=== Section Start ===
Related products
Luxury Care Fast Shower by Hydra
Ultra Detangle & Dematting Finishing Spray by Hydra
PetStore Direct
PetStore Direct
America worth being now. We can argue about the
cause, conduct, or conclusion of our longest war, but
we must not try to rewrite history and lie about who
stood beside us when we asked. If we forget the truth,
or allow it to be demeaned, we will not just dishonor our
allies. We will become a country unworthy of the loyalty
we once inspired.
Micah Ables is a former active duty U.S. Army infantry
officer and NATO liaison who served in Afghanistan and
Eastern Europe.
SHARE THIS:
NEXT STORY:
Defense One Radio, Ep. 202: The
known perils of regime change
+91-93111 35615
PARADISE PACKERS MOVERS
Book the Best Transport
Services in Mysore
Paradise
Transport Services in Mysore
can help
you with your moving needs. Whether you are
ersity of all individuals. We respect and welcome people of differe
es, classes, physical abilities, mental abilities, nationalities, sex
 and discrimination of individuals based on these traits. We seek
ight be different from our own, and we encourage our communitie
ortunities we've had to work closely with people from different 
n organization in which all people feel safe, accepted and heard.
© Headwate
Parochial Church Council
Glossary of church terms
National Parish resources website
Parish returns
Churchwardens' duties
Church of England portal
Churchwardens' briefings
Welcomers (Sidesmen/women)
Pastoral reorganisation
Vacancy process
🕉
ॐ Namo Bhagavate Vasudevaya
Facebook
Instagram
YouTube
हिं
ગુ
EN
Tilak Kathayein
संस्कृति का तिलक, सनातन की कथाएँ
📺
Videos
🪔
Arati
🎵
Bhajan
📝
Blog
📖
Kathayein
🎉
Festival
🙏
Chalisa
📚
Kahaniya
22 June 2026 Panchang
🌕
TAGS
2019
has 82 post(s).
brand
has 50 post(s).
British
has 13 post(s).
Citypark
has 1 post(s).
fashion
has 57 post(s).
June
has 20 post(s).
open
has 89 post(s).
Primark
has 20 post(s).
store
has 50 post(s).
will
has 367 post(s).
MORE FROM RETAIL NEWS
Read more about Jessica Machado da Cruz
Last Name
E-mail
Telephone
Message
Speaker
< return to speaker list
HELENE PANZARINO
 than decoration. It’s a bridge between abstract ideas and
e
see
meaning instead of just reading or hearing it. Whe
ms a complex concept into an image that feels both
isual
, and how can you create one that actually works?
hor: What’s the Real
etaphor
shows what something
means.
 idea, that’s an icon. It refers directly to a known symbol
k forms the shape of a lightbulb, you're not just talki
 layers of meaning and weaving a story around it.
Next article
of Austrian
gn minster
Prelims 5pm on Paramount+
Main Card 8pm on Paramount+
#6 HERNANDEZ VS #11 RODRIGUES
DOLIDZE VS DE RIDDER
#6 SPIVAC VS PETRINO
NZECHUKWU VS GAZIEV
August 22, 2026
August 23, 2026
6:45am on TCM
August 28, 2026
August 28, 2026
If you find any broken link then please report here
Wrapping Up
=== Section End ===
Work task: Give back every line of the data above exactly as written.

Expected answer:
Related products
Luxury Care Fast Shower by Hydra
Ultra Detangle & Dematting Finishing Spray by Hydra
PetStore Direct
PetStore Direct
America worth being now. We can argue about the
cause, conduct, or conclusion of our longest war, but
we must not try to rewrite history and lie about who
stood beside us when we asked. If we forget the truth,
or allow it to be demeaned, we will not just dishonor our
allies. We will become a country unworthy of the loyalty
we once inspired.
Micah Ables is a former active duty U.S. Army infantry
officer and NATO liaison who served in Afghanistan and
Eastern Europe.
SHARE THIS:
NEXT STORY:
Defense One Radio, Ep. 202: The
known perils of regime change
+91-93111 35615
PARADISE PACKERS MOVERS
Book the Best Transport
Services in Mysore
Paradise
Transport Services in Mysore
can help
you with your moving needs. Whether you are
ersity of all individuals. We respect and welcome people of differe
es, classes, physical abilities, mental abilities, nationalities, sex
 and discrimination of individuals based on these traits. We seek
ight be different from our own, and we encourage our communitie
ortunities we've had to work closely with people from different 
n organization in which all people feel safe, accepted and heard.
© Headwate
Parochial Church Council
Glossary of church terms
National Parish resources website
Parish returns
Churchwardens' duties
Church of England portal
Churchwardens' briefings
Welcomers (Sidesmen/women)
Pastoral reorganisation
Vacancy process
🕉
ॐ Namo Bhagavate Vasudevaya
Facebook
Instagram
YouTube
हिं
ગુ
EN
Tilak Kathayein
संस्कृति का तिलक, सनातन की कथाएँ
📺
Videos
🪔
Arati
🎵
Bhajan
📝
Blog
📖
Kathayein
🎉
Festival
🙏
Chalisa
📚
Kahaniya
22 June 2026 Panchang
🌕
TAGS
2019
has 82 post(s).
brand
has 50 post(s).
British
has 13 post(s).
Citypark
has 1 post(s).
fashion
has 57 post(s).
June
has 20 post(s).
open
has 89 post(s).
Primark
has 20 post(s).
store
has 50 post(s).
will
has 367 post(s).
MORE FROM RETAIL NEWS
Read more about Jessica Machado da Cruz
Last Name
E-mail
Telephone
Message
Speaker
< return to speaker list
HELENE PANZARINO
 than decoration. It’s a bridge between abstract ideas and
e
see
meaning instead of just reading or hearing it. Whe
ms a complex concept into an image that feels both
isual
, and how can you create one that actually works?
hor: What’s the Real
etaphor
shows what something
means.
 idea, that’s an icon. It refers directly to a known symbol
k forms the shape of a lightbulb, you're not just talki
 layers of meaning and weaving a story around it.
Next article
of Austrian
gn minster
Prelims 5pm on Paramount+
Main Card 8pm on Paramount+
#6 HERNANDEZ VS #11 RODRIGUES
DOLIDZE VS DE RIDDER
#6 SPIVAC VS PETRINO
NZECHUKWU VS GAZIEV
August 22, 2026
August 23, 2026
6:45am on TCM
August 28, 2026
August 28, 2026
If you find any broken link then please report here
Wrapping Up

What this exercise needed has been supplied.